It’s important that Indian Country, like everywhere else, has quality, affordable healthcare. Unfortunately, the Indian Health Service is struggling to achieve that goal.
Federal healthcare for Indians is not part of the nation’s social welfare program, nor is it insurance. Rather, it is a program founded upon the federal promise to provide healthcare services to Native Americans, a federal promise made in treaties and statutes and authorized by the Constitution.
Congress created the Indian Health Service in 1955 to provide direct patient care to Native Americans. Today, IHS is a network of over 679 hospitals, clinics and health stations located on or near reservations. They serve approximately 2.2 million out of the 3.7 million American Indians and Alaska Natives in the 567 federally recognized tribes.
Although Congress has generally increased appropriations since 2011, the IHS has been chronically underfunded and the patients are the ones who suffer from the lack of funding. IHS is the only healthcare-providing federal agency that does not receive mandatory or advanced appropriations, causing funding for this critical agency to hang in the balance during government shutdowns.

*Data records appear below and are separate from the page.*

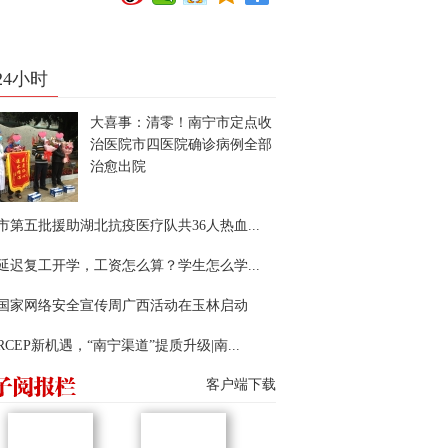
24小时
大喜事：清零！南宁市定点收
治医院市四医院确诊病例全部
治愈出院
市第五批援助湖北抗疫医疗队共36人热血...
延迟复工开学，工资怎么算？学生怎么学...
22国家网络安全宣传周广西活动在玉林启动
RCEP新机遇，“南宁渠道”提质升级|南...
客户端下载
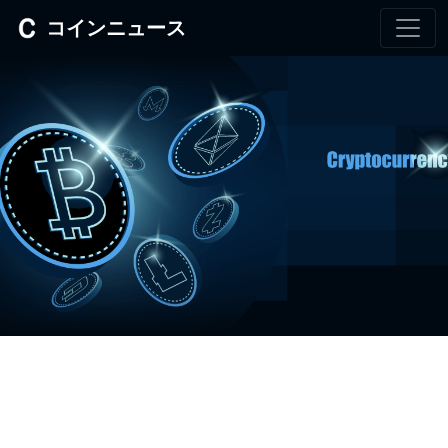
コインニュース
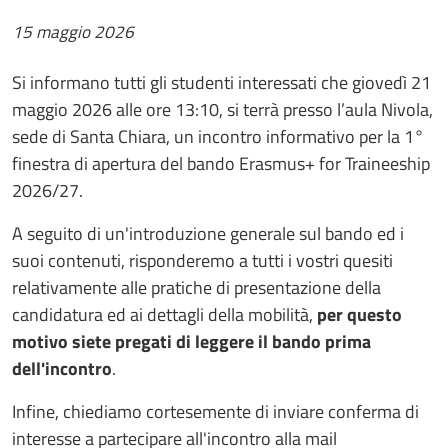
15 maggio 2026
Si informano tutti gli studenti interessati che giovedì 21
maggio 2026 alle ore 13:10, si terrà presso l’aula Nivola,
sede di Santa Chiara, un incontro informativo per la 1°
finestra di apertura del bando Erasmus+ for Traineeship
2026/27.
A seguito di un'introduzione generale sul bando ed i
suoi contenuti, risponderemo a tutti i vostri quesiti
relativamente alle pratiche di presentazione della
candidatura ed ai dettagli della mobilità,
per questo
motivo siete pregati di leggere il bando prima
dell'incontro
.
Infine, chiediamo cortesemente di inviare conferma di
interesse a partecipare all'incontro alla mail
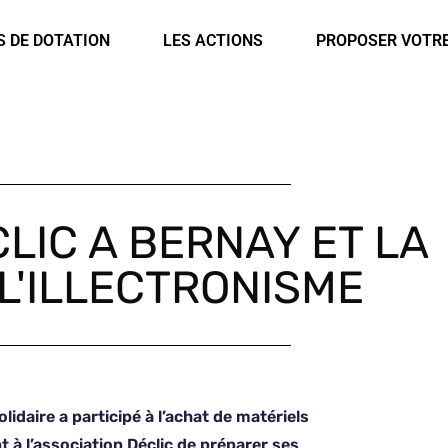
rsonnalisée ?
S DE DOTATION
LES ACTIONS
PROPOSER VOTR
CLIC A BERNAY ET LA
L'ILLECTRONISME
idaire a participé à l’achat de matériels
à l’association Déclic de préparer ses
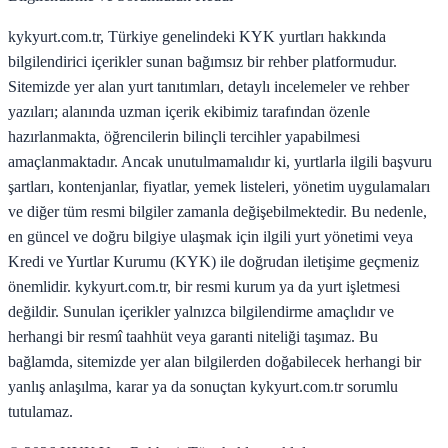
kykyurt.com.tr, Türkiye genelindeki KYK yurtları hakkında
bilgilendirici içerikler sunan bağımsız bir rehber platformudur.
Sitemizde yer alan yurt tanıtımları, detaylı incelemeler ve rehber
yazıları; alanında uzman içerik ekibimiz tarafından özenle
hazırlanmakta, öğrencilerin bilinçli tercihler yapabilmesi
amaçlanmaktadır. Ancak unutulmamalıdır ki, yurtlarla ilgili başvuru
şartları, kontenjanlar, fiyatlar, yemek listeleri, yönetim uygulamaları
ve diğer tüm resmi bilgiler zamanla değişebilmektedir. Bu nedenle,
en güncel ve doğru bilgiye ulaşmak için ilgili yurt yönetimi veya
Kredi ve Yurtlar Kurumu (KYK) ile doğrudan iletişime geçmeniz
önemlidir. kykyurt.com.tr, bir resmi kurum ya da yurt işletmesi
değildir. Sunulan içerikler yalnızca bilgilendirme amaçlıdır ve
herhangi bir resmî taahhüt veya garanti niteliği taşımaz. Bu
bağlamda, sitemizde yer alan bilgilerden doğabilecek herhangi bir
yanlış anlaşılma, karar ya da sonuçtan kykyurt.com.tr sorumlu
tutulamaz.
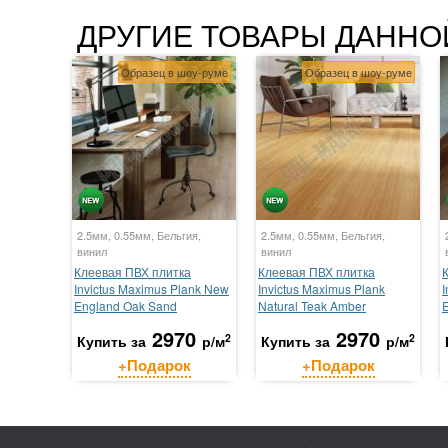
ДРУГИЕ ТОВАРЫ ДАННО
Образец в шоу-руме
Образец в шоу-руме
2.5мм, 0.55мм, Бельгия,
2.5мм, 0.55мм, Бельгия,
винил
винил
Клеевая ПВХ плитка
Клеевая ПВХ плитка
Invictus Maximus Plank New
Invictus Maximus Plank
I
England Oak Sand
Natural Teak Amber
E
2970
2970
2
2
Купить за
р/м
Купить за
р/м
+Подарок
+Подарок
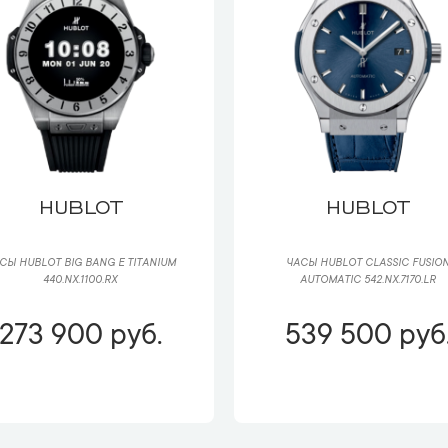
HUBLOT
HUBLOT
СЫ HUBLOT BIG BANG E TITANIUM
ЧАСЫ HUBLOT CLASSIC FUSIO
440.NX.1100.RX
AUTOMATIC 542.NX.7170.LR
273 900 руб.
539 500 руб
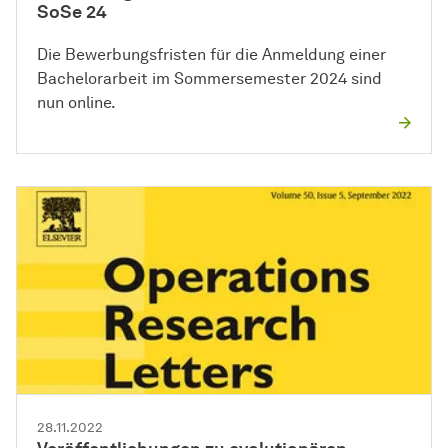
SoSe 24
Die Bewerbungsfristen für die Anmeldung einer
Bachelorarbeit im Sommersemester 2024 sind
nun online.
28.11.2022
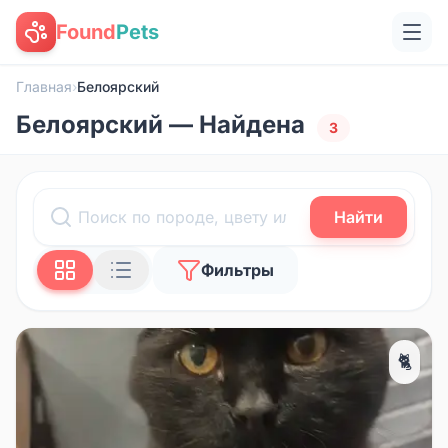
Found
Pets
Главная
›
Белоярский
Белоярский — Найдена
3
Найти
Фильтры
🐈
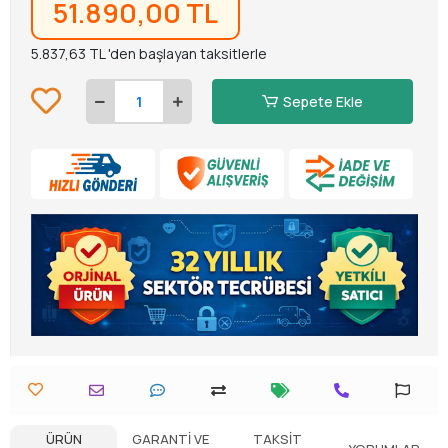
51.890,00 TL
5.837,63 TL 'den başlayan taksitlerle
Sepete Ekle
ÜRÜN
GARANTI VE
TAKSIT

A little over half of the IHS budget goes directly to tribal communities that operate their own health systems under contracts and compacts authorized by the Indian Self-Determination and Education Assistance Act. While programs operated directly by tribes consistently demonstrate positive results, those administered by the IHS continue to be plagued by evidence of inadequate patient care, unsafe environments and lack of medical staff.

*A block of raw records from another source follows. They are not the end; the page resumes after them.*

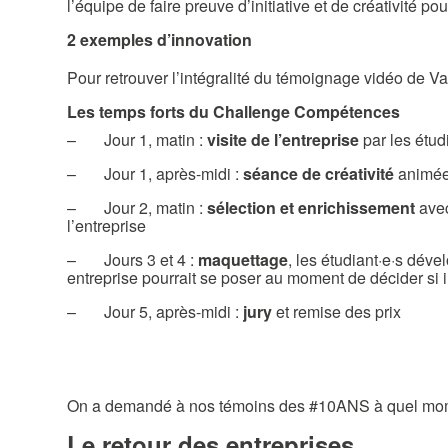
l’équipe de faire preuve d’initiative et de créativité po
2 exemples d’innovation
Pour retrouver l’intégralité du témoignage vidéo de V
Les temps forts du Challenge Compétences
– Jour 1, matin :
visite de l’entreprise
par les étud
– Jour 1, après-midi :
séance de créativité
animée 
– Jour 2, matin :
sélection et enrichissement
avec
l’entreprise
– Jours 3 et 4 :
maquettage
, les étudiant·e·s dév
entreprise pourrait se poser au moment de décider si il
– Jour 5, après-midi :
jury
et remise des prix
On a demandé à nos témoins des #10ANS à quel moment i
Le retour des entreprises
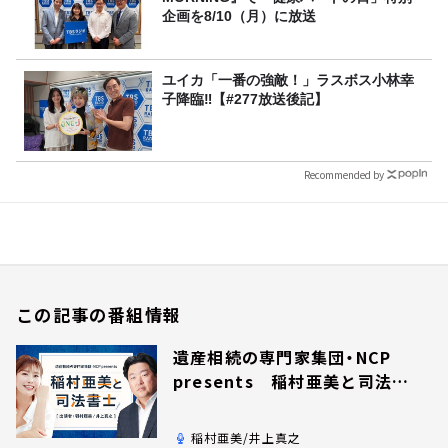
企画を8/10（月）に放送
ユイカ「一番の強敵！」ラスボス小林幸
子降臨‼【#277放送後記】
Recommended by
この記事の番組情報
遺産相続の専門家集団・NCP
presents 稲村亜美と司法書
士
稲村亜美/井上真之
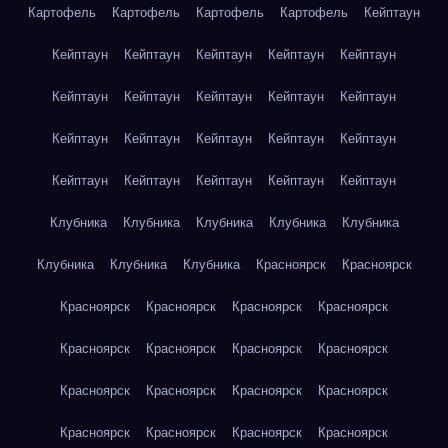
Картофель
Картофель
Картофель
Картофель
Кейптаун
Кейптаун
Кейптаун
Кейптаун
Кейптаун
Кейптаун
Кейптаун
Кейптаун
Кейптаун
Кейптаун
Кейптаун
Кейптаун
Кейптаун
Кейптаун
Кейптаун
Кейптаун
Кейптаун
Кейптаун
Кейптаун
Кейптаун
Кейптаун
Клубника
Клубника
Клубника
Клубника
Клубника
Клубника
Клубника
Клубника
Красноярск
Красноярск
Красноярск
Красноярск
Красноярск
Красноярск
Красноярск
Красноярск
Красноярск
Красноярск
Красноярск
Красноярск
Красноярск
Красноярск
Красноярск
Красноярск
Красноярск
Красноярск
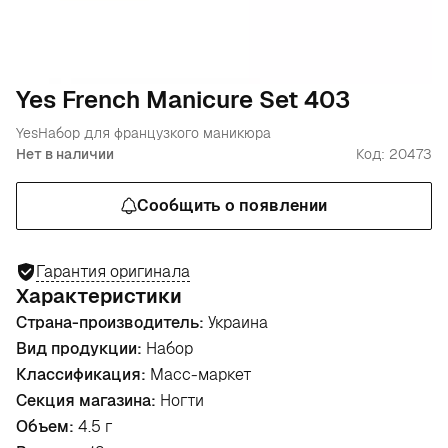
Yes French Manicure Set 403
Yes
Набор для французкого маникюра
Нет в наличии
Код: 20473
Сообщить о появлении
Гарантия оригинала
Характеристики
Страна-производитель:
Украина
Вид продукции:
Набор
Классификация:
Масс-маркет
Секция магазина:
Ногти
Объем:
4.5 г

For years, federal reports have documented shocking cases of mismanagement and poorly delivered care at IHS facilities. Reports released by the CMS indicate that some IHS-operated facilities are so unsafe that the CMS had to pull some hospitals’ accreditation, and others have closed emergency services entirely. Chronic funding shortages and agency mismanagement are significant contributors to this crisis.
In order to provide full services to their people, tribal communities rely on outside funding from the federal and state governments, in the form of grants, supplemental commercial revenue (if available), and third-party collections. This patchwork method of funding means that tribal health programs are often varied and face habitual funding challenges just to ensure that basic needs are met.
The IHS also struggles with accountability and maintaining a workforce. Services and level of care can vary from office to office. While every office has its own standards that it tries to adhere to, there are no best practices in place or oversight of the day-to-day operations of each office. Staff shortages and a constantly changing workforce also contribute to the struggles offices face. Patients end up experiencing long wait times or can’t get the services they need because of this organizational dysfunction.
There has been a lot of talk about how government-run healthcare could be the answer to ensuring every American has access to affordable, quality healthcare. But unfortunately, the IHS is a prime example of what can go wrong when the government takes over our healthcare system.
As one of four Native Americans in Congress and a member of the Energy and Commerce Committee’s Health Subcommittee, I was asked to lead the IHS Task Force in the last Congress. The task force worked toward reforming the healthcare system and making it work for the people it serves. Last Congress, I sponsored a bill that would fundamentally change how the system operates and I will introduce that bill again.
The IHS must continue to uphold its foundational promise “to uphold the federal government’s obligation to promote healthy American Indian and Alaska Native people, communities and cultures and to honor and protect the inherent sovereign rights of tribes.” By reforming the IHS, we can keep that promise.